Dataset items

============================================================

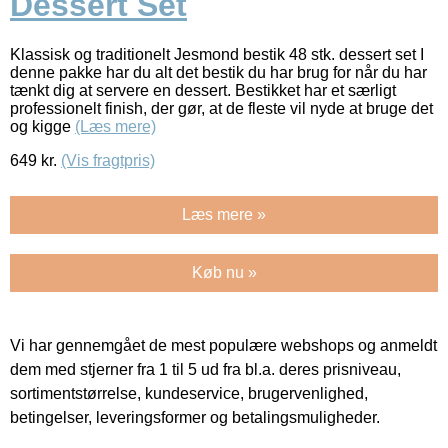
Dessert Set
Klassisk og traditionelt Jesmond bestik 48 stk. dessert set I
denne pakke har du alt det bestik du har brug for når du har
tænkt dig at servere en dessert. Bestikket har et særligt
professionelt finish, der gør, at de fleste vil nyde at bruge det
og kigge
(Læs mere)
649
kr.
(Vis fragtpris)
Læs mere »
Køb nu »
Vi har gennemgået de mest populære webshops og anmeldt
dem med stjerner fra 1 til 5 ud fra bl.a. deres prisniveau,
sortimentstørrelse, kundeservice, brugervenlighed,
betingelser, leveringsformer og betalingsmuligheder.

============================================================

Work to complete:
Every entry above should be printed again exactly, except for the pictures.

Result of the exercise:
Dessert Set
Klassisk og traditionelt Jesmond bestik 48 stk. dessert set I
denne pakke har du alt det bestik du har brug for når du har
tænkt dig at servere en dessert. Bestikket har et særligt
professionelt finish, der gør, at de fleste vil nyde at bruge det
og kigge
(Læs mere)
649
kr.
(Vis fragtpris)
Læs mere »
Køb nu »
Vi har gennemgået de mest populære webshops og anmeldt
dem med stjerner fra 1 til 5 ud fra bl.a. deres prisniveau,
sortimentstørrelse, kundeservice, brugervenlighed,
betingelser, leveringsformer og betalingsmuligheder.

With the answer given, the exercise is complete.